Luego, ante la tumba, cuando los gorriones bajaron el
sol y los mosquitos subieron la luna, sólo quedamos mi madre y yo. Ella cantaba
bajito una vieja canción de duelo. Yo no me la sabía, así que no pude cantar
con ella. Mi madre podía ser reservada en ese sentido, podía guardar las viejas
tradiciones en su pecho. Prefería verlas morir que verlas corromperse con un
indio de teléfono celular como yo.
De cualquier modo, cuando cantaba, miré el epitafio de
Héctor escrito en madera, con su nombre, fecha de nacimiento, fecha de
desaparición y algunos caracteres indios al azar. Me pregunté si era posible
para un indio morir pacíficamente. Tengo una fotografía de Héctor, cuando niño,
lo cargaba su abuela Agnes. Ella nació antes de la guerra civil, así que, sí,
mi tío favorito sólo estuvo a un grado de ser esclavo.

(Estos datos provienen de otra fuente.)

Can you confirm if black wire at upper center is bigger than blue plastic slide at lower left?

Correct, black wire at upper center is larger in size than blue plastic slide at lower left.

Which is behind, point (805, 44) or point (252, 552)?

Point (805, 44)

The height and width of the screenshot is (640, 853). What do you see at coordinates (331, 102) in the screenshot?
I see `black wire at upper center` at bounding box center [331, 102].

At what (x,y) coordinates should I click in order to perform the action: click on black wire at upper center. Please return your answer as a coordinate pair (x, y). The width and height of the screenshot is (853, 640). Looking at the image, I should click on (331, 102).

Agnes era una muchacha joven, viviendo en la recién
creada reservación india Coeur d’Alene cuando Custer y sus soldados fueron correctamente
muertos en Little Bighorn, en Montana. Héctor fue solamente removido a un grado
de las guerras indias. Y Agnes fue la madre de tres niños, la primera
generación de nuestra tribu que nació y vivió en una casa de cuatro paredes, cuando
el ejército de los Estados Unidos se vengó masacrando a cientos y cientos
de personas desarmadas, viejos, mujeres
y niños en la llamada batalla de Wounded Knee, en Dakota del Sur. Héctor solo
fue removido un grado del genocidio. ¿Cómo podría haberse convertido en algo
diferente al hombre violento que murió violentamente?

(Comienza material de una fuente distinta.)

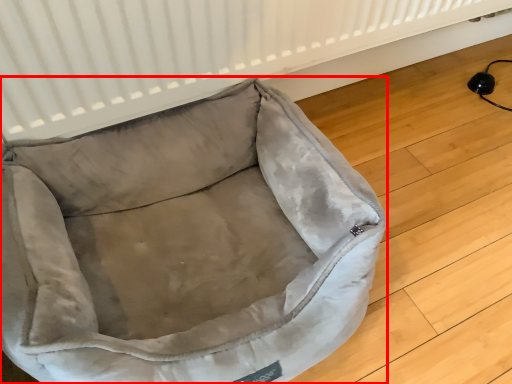 Question: From the image, what is the correct spatial relationship of dog bed (annotated by the red box) in relation to radiator?

Choices:
 (A) right
 (B) left

Answer: (B) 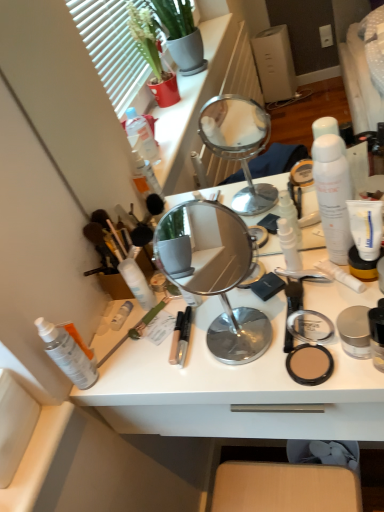 You are a GUI agent. You are given a task and a screenshot of the screen. Output one action in this format:
    pyautogui.click(x=<x>, y=<y>)
    Task: Click on the free location in front of white matte lotion at center, which is counted as the 4th toiletry, starting from the right
    
    Given the screenshot: What is the action you would take?
    pyautogui.click(x=146, y=362) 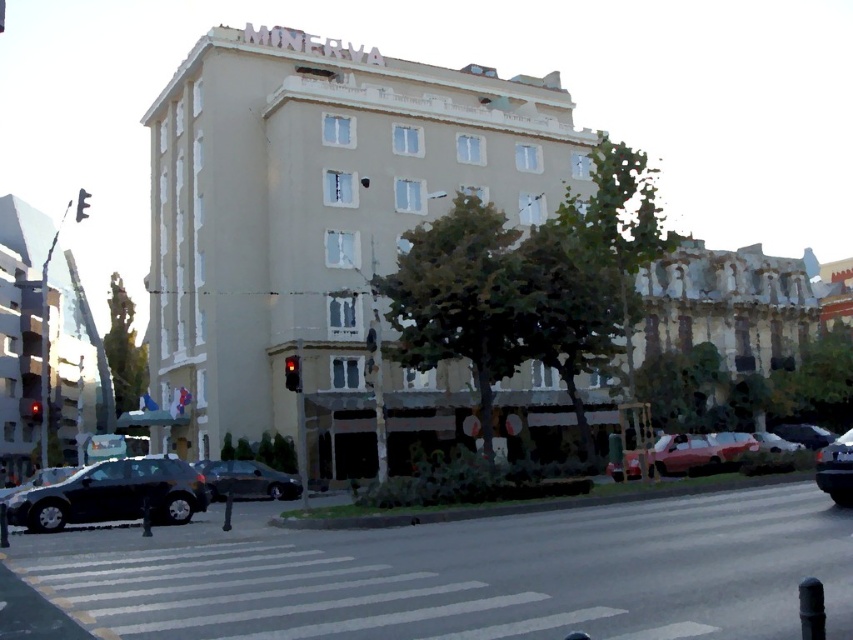 You are standing at the pedestrian crossing in front of the MINERVA building. There is a point marked at coordinates (317, 216). What does this point indicate?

Sí, el crimen engendra el crimen, el crimen engendra a
un hombre indio a quien probablemente le dio un aventón un joven blanco
borracho que parecía amigable y después lo mató. Hey, espera. Aquí hay algo que
no he querido admitir. Aquí hay algo que ningún indio quiere admitir. Héctor no
hubiera sido presa fácil de algún carnívoro hombre blanco. No se hubiera metido
a un carro con blancos extraños o hubiera ido a alguna fiesta donde sólo
estarían presentes hombres blancos.
Ese último día lo vimos salir hacia Spokane, Héctor
sólo habría aceptado un aventón de otros indios –y sólo de indios que él
conocía. Así que Héctor fue casi seguramente asesinado y desaparecido por otros
indios de la reservación Coeur d’Alene o miembros de una facción rival de su
propia tribu.
Imagino que fue un accidente. Probablemente estuvieron
tomando mucho, ellos siempre tomaban mucho. Y borracho, Héctor probablemente
insultó a alguien. O admitió que se había cogido a la esposa de alguno o se
había hecho novio de la hija de alguno de ellos. Y ellos probablemente
estacionaron el coche en un camino apartado para que pelearan. Guerrero contra
guerrero. E imagino que un golpe de suerte le partió el cráneo a Héctor. O tal
vez Héctor retó a todos a una pelea. A lo mejor decidió que era lo suficientemente
bravo para ganar a todos los indios al mismo tiempo. Quizás pensó que podía
matar al mundo, y en lugar de eso aprendió que el mundo es invencible.
Sentado en la tumba vacía de mi tío desee que los indios
que mataron a Héctor cantaran en su honor esa canción cuando enterraron su
cuerpo en lo profundo del bosque. Hubiera deseado que alguno de esos indios me
mandara una carta anónima diciéndome dónde lo enterraron. De ese modo podría yo
desenterrarlo y traerlo al cementerio para depositar sus huesos en el ataúd
vacío.
Imaginé que todas mis tías, tíos, sobrinos fueron
enterrados en el ataúd vacío de Héctor. Supe que mi padre también fue enterrado
ahí.
La mejor cosa que mi padre alguna vez me dijo: “Todos
mis hijos fueron accidentes, pero tú eres el mejor accidente. Eres un auto
chocado con plumas de águila”.
Estando en ese cementerio me sentí el único indio que
importaba, y el único indio que no. Estaba vivo, maldita sea! Y planeaba vivir
más tiempo que cualquier otro indio en el mundo.
Happy Trails
By Sherman Alexie, The New Yorker, June 10, 2013.